Reversible optical storage properties of nanostructured epoxy-based thermosets modified with azobenzene units

Abstract

Azo-containing polymers are of particular interest in the design of materials for applications in optical recording. The aim of this contribution was the synthesis and characterization of optically active epoxy-based nanostructured thermosets obtained using epoxidized poly(styrene-b-butadiene-b-styrene) (SBS) as templating agent and modified with azobenzene groups. Morphological analysis by means of atomic force microscopy, as well as an investigation about the anisotropic optical properties of the developed materials was carried out.

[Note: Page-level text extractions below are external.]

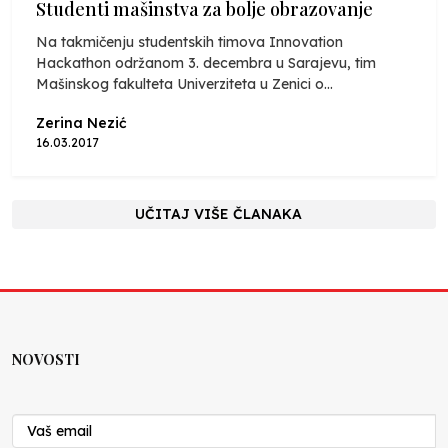
Studenti mašinstva za bolje obrazovanje
Na takmičenju studentskih timova Innovation
Hackathon održanom 3. decembra u Sarajevu, tim
Mašinskog fakulteta Univerziteta u Zenici o...
Zerina Nezić
16.03.2017
UČITAJ VIŠE ČLANAKA
NOVOSTI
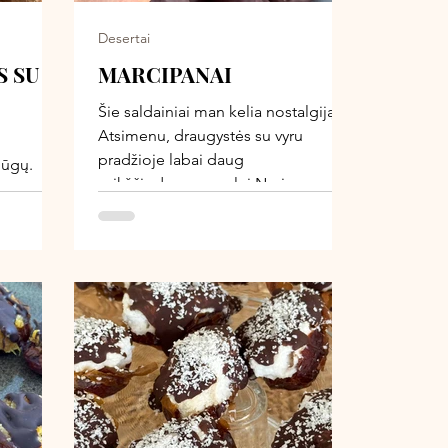
Desertai
S SU
MARCIPANAI
Šie saldainiai man kelia nostalgiją!
Atsimenu, draugystės su vyru
pradžioje labai daug
iūgų.
vaikščiodavome palei Nerį,
 jį galiu
pasiimdavom termosą arbatos ar
kavos, o kai užsimanydavom kažko
 šeimmai
skanaus - jis iš striukės kišenės
imo,
ištraukdavo mažą marcipaninių
 versija
saldainukų dėžutę. Atsimenu, toje
au
dėžutėje būdavo šeši saldainiai,
ir
juos taupydavom, valgydavom iš
 žinot
lėto, nes labai jau brangūs būdavo :)
gas!
Na, o kai šiuos sadainukus
amelinis,
pagaminau, nuo pirmo kąsnio jie
ado
mane nunešė atgal į tuos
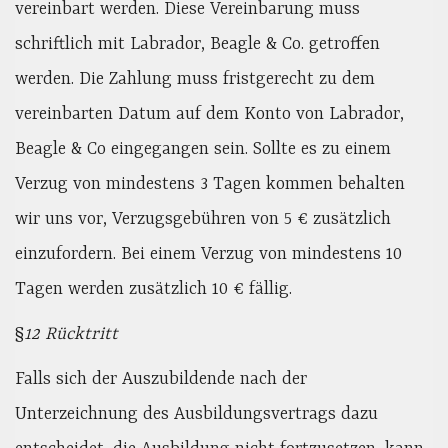
vereinbart werden. Diese Vereinbarung muss
schriftlich mit Labrador, Beagle & Co. getroffen
werden. Die Zahlung muss fristgerecht zu dem
vereinbarten Datum auf dem Konto von Labrador,
Beagle & Co eingegangen sein. Sollte es zu einem
Verzug von mindestens 3 Tagen kommen behalten
wir uns vor, Verzugsgebühren von 5 € zusätzlich
einzufordern. Bei einem Verzug von mindestens 10
Tagen werden zusätzlich 10 € fällig.
§
12 Rücktritt
Falls sich der Auszubildende nach der
Unterzeichnung des Ausbildungsvertrags dazu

Different types of morphologies frommicelles without long-range order to nanostructures with long-range order were achieved depending on the content of epoxidized block copolymer and azobenzene, and on the extent of epoxidation of butadiene blocks. In addition, the study of optical anisotropy showed a clear dependence of the optical storage properties upon the concentration of azo-chromophore in the samples. In particular, a thermoset containing 12.3 wt % of azo-dye and 5 phr of SBS with 46 mol % of butadiene blocks epoxidized revealed a spherical micellar morphology with maximum birefringence in the order of 1.8*10-2 and residual fraction of birefringence of around 0.3 after several weeks of turning off the writing beam. Besides, numerous writing-erasing cycles could also be performed without photodegradation of the materials. Furthermore, comparing parent thermosets and nanostructured systems, similar birefringence values were obtained with the advantage that the latter can also be used as templates for the development of multifunctional advanced thermosetting materials with optical properties.